With no one else to turn to, Angus seems to have given up trying to dissolve the marriage — but he didn’t exactly rush back to Jean’s side. In the summer of 1761, Hector McAlister in Arran wrote to his brother Alexander in North Carolina that “he [Loup] does not cohabit with her nor own her, but she has an annuity of thirty pounds a year off him” and that “his estate is much encumbered defending that unhappy plea with his wife”.[8]

As is probably to be expected, this was the usual result of a marital lawsuit. Leneman points out that winning such a case was unlikely to lead to a “happy married life, for the bitterness engendered in the course of the legal action usually made any prospect of an amicable relationship in the future out of the question”.[9] In this, however, Angus and Jean diverge from the norm. At some point not long after the correspondence of 1761, the couple evidently reconciled. In 1765, their son Charles (future 12th of Loup) was born. In 1772, Angus granted a bond in favour of “Mrs Jean McDonald his spouse”, making sure she would be provided for should she outlive him.[10] By 1775, there were three daughters in addition to Charles. And when Jean died in 1812, she was described simply as the “relic [widow] of Angus MacAlester of Loup, Esq.”[11]

copyright @ Lynn McAlister, 2015

[1] Thomas S. Paton, Reports of Cases Decided in the House of Lords upon Appeal from Scotland, from 1757 to 1784, Vol.

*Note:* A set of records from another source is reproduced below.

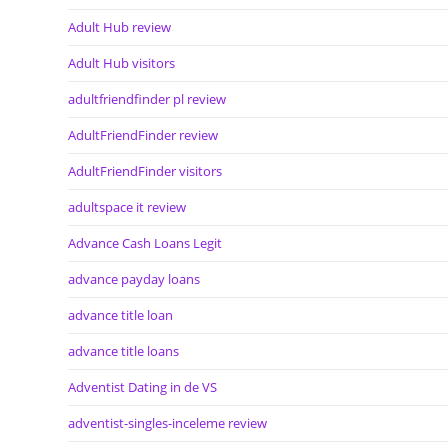
Adult Hub review
Adult Hub visitors
adultfriendfinder pl review
AdultFriendFinder review
AdultFriendFinder visitors
adultspace it review
Advance Cash Loans Legit
advance payday loans
advance title loan
advance title loans
Adventist Dating in de VS
adventist-singles-inceleme review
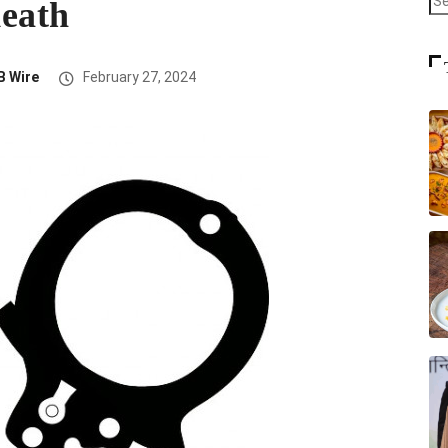
 death
B Wire
February 27, 2024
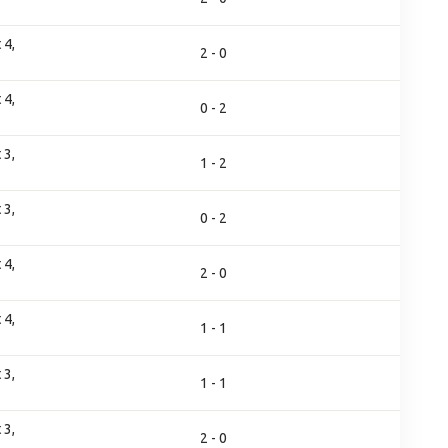
 4,
2 - 0
 4,
0 - 2
 3,
1 - 2
 3,
0 - 2
 4,
2 - 0
 4,
1 - 1
 3,
1 - 1
 3,
2 - 0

II (Edinburgh, 1851), p. 31.

[2] Leneman, “Wives and Mistresses in Eighteenth-century Scotland”, in Women’s History Review, vol. 8, no. 4 (1999): 674.

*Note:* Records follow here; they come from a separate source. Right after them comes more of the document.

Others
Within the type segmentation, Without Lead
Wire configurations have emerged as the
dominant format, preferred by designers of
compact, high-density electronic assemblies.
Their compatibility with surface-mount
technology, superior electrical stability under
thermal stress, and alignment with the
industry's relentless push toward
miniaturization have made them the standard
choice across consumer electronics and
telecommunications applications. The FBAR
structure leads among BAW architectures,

[3] According to Leneman, a ‘regular’ marriage was “one for which banns had been called, and which was subsequently performed in church by a minister”. An ‘irregular’ marriage required neither banns nor a minister, simply the exchange of consent to marry – or even a promise to marry in future – followed by consummation of the relationship. Although fines were sometimes imposed to discourage irregular marriages, they were perfectly legal and recognised by the authorities (p. 673).

[4] Reports of Cases Decided, p. 30

[5] Leneman, p. 673

[6] Patrick Fraser, A Treatise on the Law of Scotland, as Applicable to the Personal and Domestic Relations, Vol. I (Edinburgh, 1846), p. 157.

[7] Leneman, p. 675

[8] McAllister Family Papers, Cumberland County, NC, 1747-1935 (North Carolina Division of Archives & History, July 1996), appendix II, no. 6, p. 3.

[9] Leneman, p. 687

[10] Argyll Particular Register of Sasines, RS 10, vol. 11 (25th March 1778); transcribed by the Clan McAlister of America Scottish Records Project.

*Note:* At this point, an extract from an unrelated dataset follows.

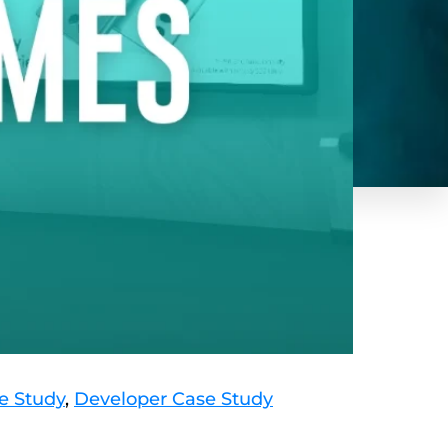
e Study
,
Developer Case Study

[11] The Scots Magazine, vol. 74 (1812), p. 806

Mutineers on Trial

On this day in 1779, a court martial sat in Edinburgh Castle to try three soldiers for mutiny. The soldiers were additionally charged with having “instigated and incited others to be guilty of the same, in which mutiny several of his Majesty’s subjects were killed, and others wounded”.[1]

The charges against these soldiers stemmed from an incident in April, which historian Max Hastings summarises as follows: “Highland soldiers of the 42nd and 71st regiments, abruptly drafted to serve with a detested Glasgow Lowland regiment, refused the order and fought a brief, bloody battle with men of the South Fencibles.”[2] Several people died and many were taken prisoner, but these three alone faced a death sentence.

Among the men who made up the court was Captain Angus M’Alister of the West Fencibles. This M’Alister’s identity is unclear to me, but the fact that he was a captain in the Western (or Argyll) Fencible Regiment provides some clues. Fencible regiments “were different in constitution from the militia, afterwards substituted, as the men were regularly enlisted, and the commissions of the officers signed by the King.”[3] Although raised at time of war, the fencibles did not serve outside of Scotland itself; rather, “[t]hey formed a splendid army of reserve”.[4] The Western Fencible Regiment in which M’Alister served was raised in 1778 by members of the (Campbell of) Argyll family. The majority of its men were recruited from Argyll and the surrounding Highland areas, and leadership of the regiment was overwhelmingly Campbell. Although it is possible that M’Alister might be one of the minority recruited from the southwest Lowlands, the fact that he was an officer, in a regiment whose officers were almost entirely Argyllsmen, suggests that he belonged to one of the West Highland Macalister families who were tenants of the Duke of Argyll.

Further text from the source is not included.